We should confirm this with confirmitive (test) analysis.
library(car)
library(lmtest)
#Test of linearity
summary(lm$residuals)
## Min. 1st Qu. Median Mean 3rd Qu. Max.
## -16.0507 -7.3132 0.2184 0.0000 7.8228 15.1005
#Test of autocorreation
durbinWatsonTest(lm)
## lag Autocorrelation D-W Statistic p-value
## 1 -0.02801735 2.055991 0.468
## Alternative hypothesis: rho != 0
#Test of normality
shapiro.test(lm$residuals)
##
## Shapiro-Wilk normality test
##
## data: lm$residuals
## W = 0.95692, p-value = 1.587e-14
#Test for homoskedascity
bptest(lm)
##
## studentized Breusch-Pagan test
##
## data: lm
## BP = 4.2896, df = 2, p-value = 0.1171
As the mean of the residuals is zero it suggests that the residuals are linear.
The p- value for autocorrelation is 0.692 which is greater than 0.05 obviously. So there is no auto correlation present.
For the test of normality, we did shapiro test. The p-value is 2.31e-14 which is less than 0.05. It suggested that the distribution does not follow the normal distribution.
The p-value in the homoskedascity is 0.6247 which is greater than 0.05 so it confirms that, there is homoskascity. Or the variances are equally distributed.

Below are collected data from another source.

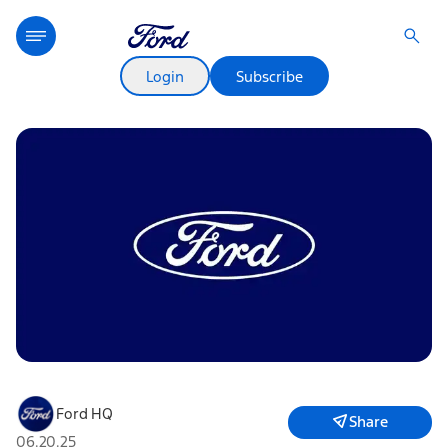
Login
Subscribe
Ford HQ
Share
06.20.25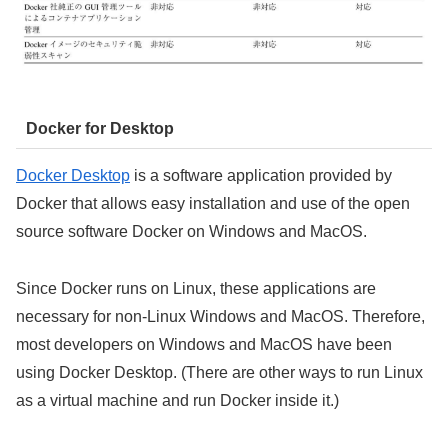
Docker for Desktop
Docker Desktop
is a software application provided by
Docker that allows easy installation and use of the open
source software Docker on Windows and MacOS.
Since Docker runs on Linux, these applications are
necessary for non-Linux Windows and MacOS. Therefore,
most developers on Windows and MacOS have been
using Docker Desktop. (There are other ways to run Linux
as a virtual machine and run Docker inside it.)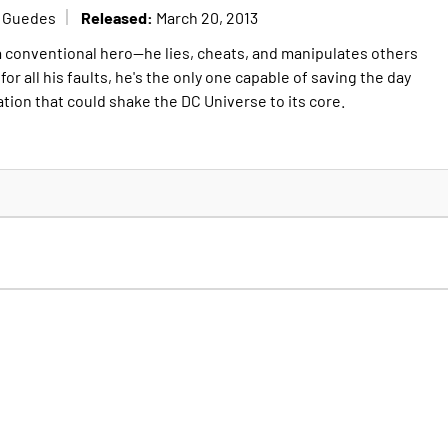
Released:
o Guedes
March 20, 2013
a conventional hero--he lies, cheats, and manipulates others
for all his faults, he's the only one capable of saving the day
ation that could shake the DC Universe to its core.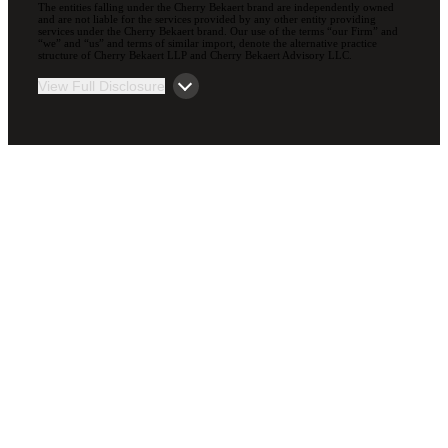
The entities falling under the Cherry Bekaert brand are independently owned
and are not liable for the services provided by any other entity providing
services under the Cherry Bekaert brand. Our use of the terms “our Firm” and
“we” and “us” and terms of similar import, denote the alternative practice
structure of Cherry Bekaert LLP and Cherry Bekaert Advisory LLC.
View Full Disclosure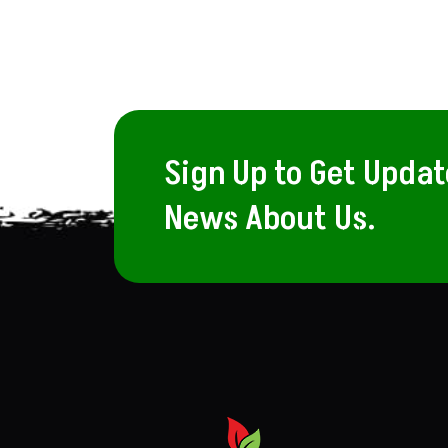
Sign Up to Get Upda
News About Us.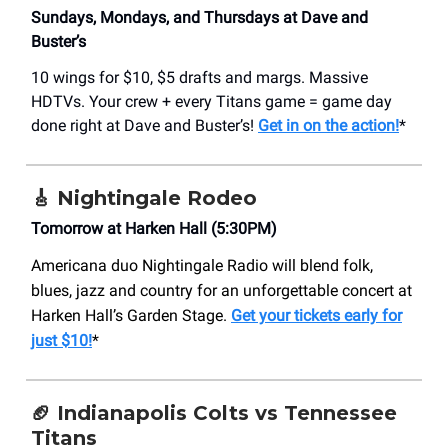
Sundays, Mondays, and Thursdays at Dave and
Buster’s
10 wings for $10, $5 drafts and margs. Massive
HDTVs. Your crew + every Titans game = game day
done right at Dave and Buster’s!
Get in on the action!
*
🎸
Nightingale Rodeo
Tomorrow at Harken Hall (5:30PM)
Americana duo Nightingale Radio will blend folk,
blues, jazz and country for an unforgettable concert at
Harken Hall’s Garden Stage.
Get your tickets early for
just $10!
*
🏈 Indianapolis Colts vs Tennessee
Titans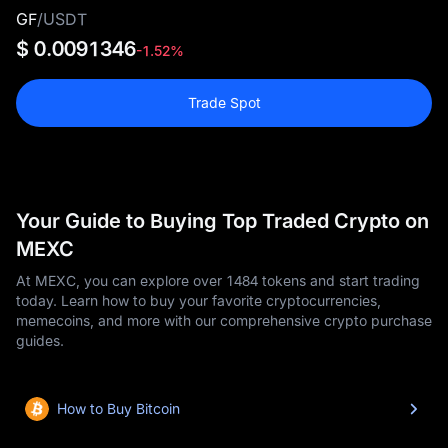
GF
/
USDT
$ 0.0091346
-1.52%
Trade Spot
Your Guide to Buying Top Traded Crypto on
MEXC
At MEXC, you can explore over 1484 tokens and start trading
today. Learn how to buy your favorite cryptocurrencies,
memecoins, and more with our comprehensive crypto purchase
guides.
How to Buy Bitcoin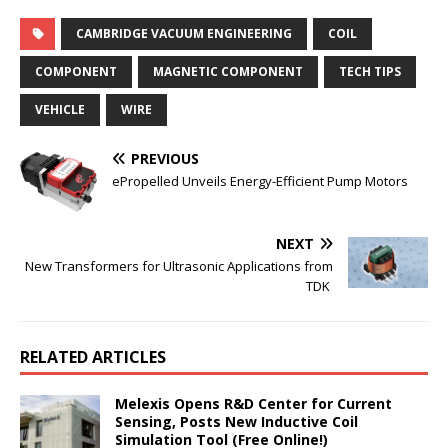
CAMBRIDGE VACUUM ENGINEERING
COIL
COMPONENT
MAGNETIC COMPONENT
TECH TIPS
VEHICLE
WIRE
PREVIOUS
ePropelled Unveils Energy-Efficient Pump Motors
NEXT
New Transformers for Ultrasonic Applications from
TDK
RELATED ARTICLES
Melexis Opens R&D Center for Current
Sensing, Posts New Inductive Coil
Simulation Tool (Free Online!)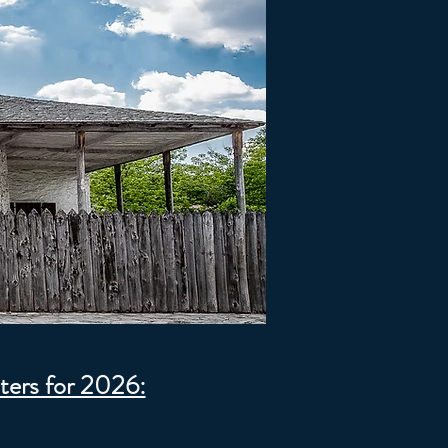
ters for 2026: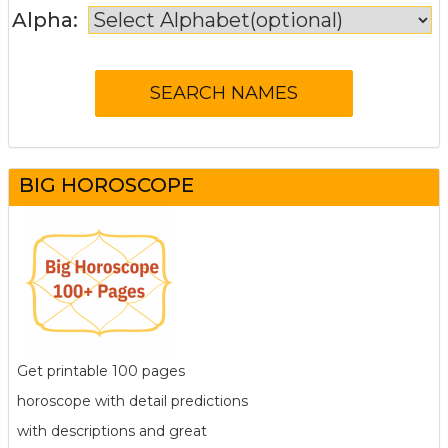
Alpha:
BIG HOROSCOPE
Get printable 100 pages
horoscope with detail predictions
with descriptions and great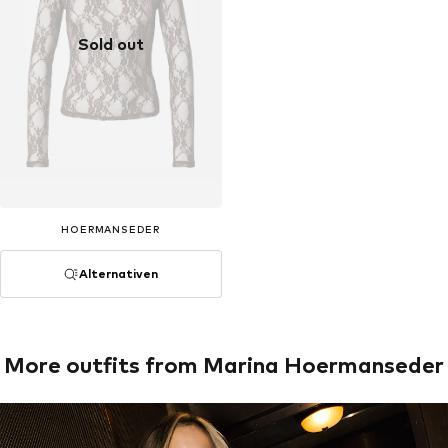
Sold out
HOERMANSEDER
Alternativen
More outfits from Marina Hoermanseder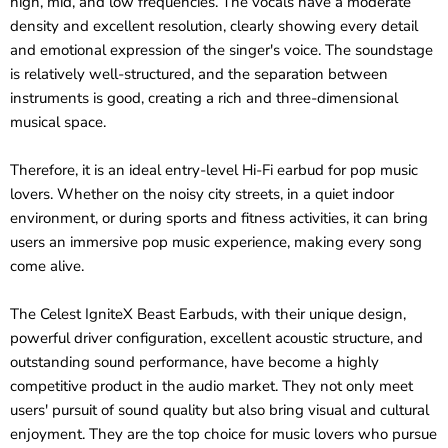
high, mid, and low frequencies. The vocals have a moderate
density and excellent resolution, clearly showing every detail
and emotional expression of the singer's voice. The soundstage
is relatively well-structured, and the separation between
instruments is good, creating a rich and three-dimensional
musical space.
Therefore, it is an ideal entry-level Hi-Fi earbud for pop music
lovers. Whether on the noisy city streets, in a quiet indoor
environment, or during sports and fitness activities, it can bring
users an immersive pop music experience, making every song
come alive.
The Celest IgniteX Beast Earbuds, with their unique design,
powerful driver configuration, excellent acoustic structure, and
outstanding sound performance, have become a highly
competitive product in the audio market. They not only meet
users' pursuit of sound quality but also bring visual and cultural
enjoyment. They are the top choice for music lovers who pursue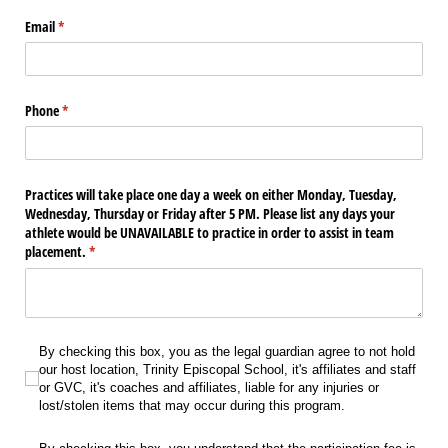
Email
(required)
*
Phone
(required)
*
Practices will take place one day a week on either Monday, Tuesday,
Wednesday, Thursday or Friday after 5 PM. Please list any days your
athlete would be UNAVAILABLE to practice in order to assist in team
placement.
(required)
*
By checking this box, you as the legal guardian agree to not hold our host locati
By checking this box, you as the legal guardian agree to not hold
our host location, Trinity Episcopal School, it's affiliates and staff
or GVC, it's coaches and affiliates, liable for any injuries or
lost/stolen items that may occur during this program.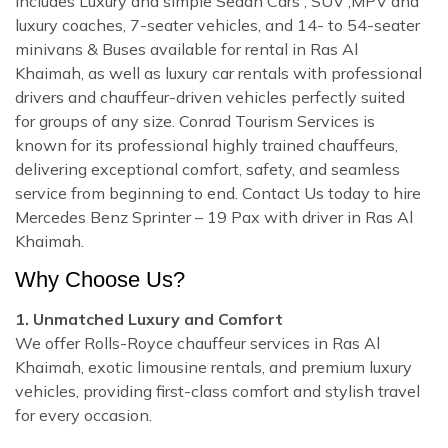
includes Luxury and simple Sedan Cars , SUV ,MPV and
luxury coaches, 7-seater vehicles, and 14- to 54-seater
minivans & Buses available for rental in Ras Al
Khaimah, as well as luxury car rentals with professional
drivers and chauffeur-driven vehicles perfectly suited
for groups of any size. Conrad Tourism Services is
known for its professional highly trained chauffeurs,
delivering exceptional comfort, safety, and seamless
service from beginning to end. Contact Us today to hire
Mercedes Benz Sprinter – 19 Pax with driver in Ras Al
Khaimah.
Why Choose Us?
1. Unmatched Luxury and Comfort
We offer Rolls-Royce chauffeur services in Ras Al
Khaimah, exotic limousine rentals, and premium luxury
vehicles, providing first-class comfort and stylish travel
for every occasion.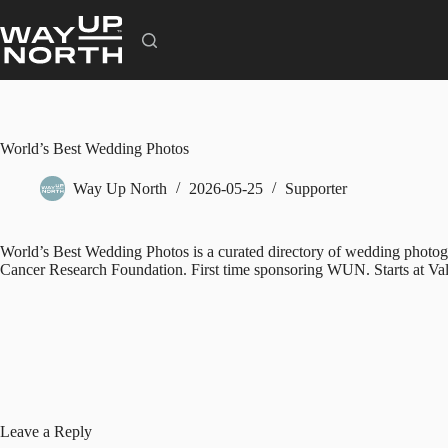
Skip
to
content
World’s Best Wedding Photos
Way Up North
2026-05-25
Supporter
World’s Best Wedding Photos is a curated directory of wedding photogra
Cancer Research Foundation. First time sponsoring WUN. Starts at Val
Leave a Reply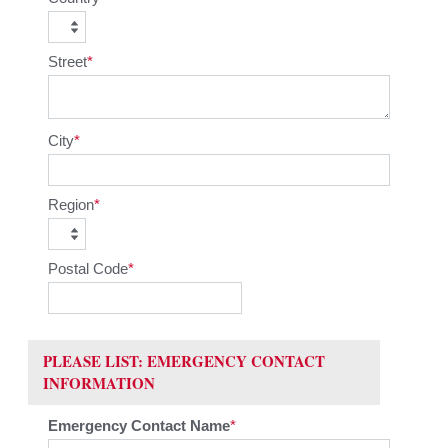
Street
City
Region
Postal Code
PLEASE LIST: EMERGENCY CONTACT
INFORMATION
Emergency Contact Name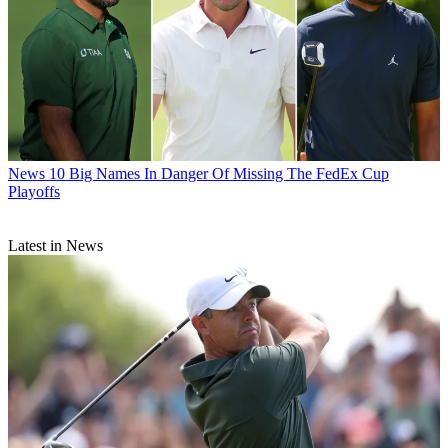
News
10 Big Names In Danger Of Missing The FedEx Cup
Playoffs
Latest in News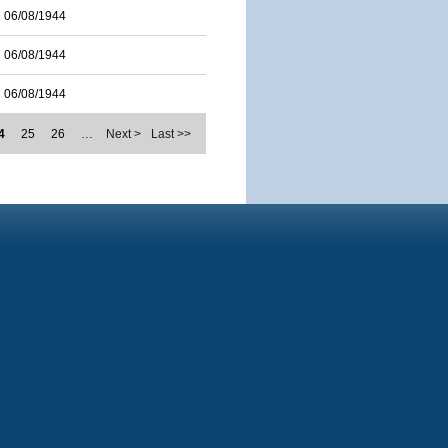
06/08/1944
06/08/1944
06/08/1944
4
25
26
…
Next >
Last >>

As our data did not pass the LINE test we should not be using this to model to predict.
library(dplyr)
predictions <- lm %>% predict(test)
#Saving predicted values:
data <- data.frame(pred = predict(lm), actual = train$BMI)
#For training data
library(caret)
predictions <- lm %>% predict(train)
R2_train = R2(predictions,train$BMI)
RMSE_train = RMSE(predictions,train$BMI)
MAE_train = MAE(predictions, train$BMI)
(R2_train)
## [1] 0.001775567
#For testing data
predictions_test <- lm %>% predict(test)
R2_test = R2(predictions_test,test$BMI)
RMSE_test = RMSE(predictions_test,test$BMI)
MAE_test = MAE(predictions_test, train$BMI)
(R2_test)
## [1] 0.009710952
With the values of R squared from both training as well as test test data,we can say that the value of R2 is far too less to accept this linear model. Our residual analysis had also failed suggesting that we can not fit the linear model. We fitted the model anyway and the value of R2 also confined it. So everything suggested we can not fit linear model in this data. We can try either polynomial regression model or any other models for this data.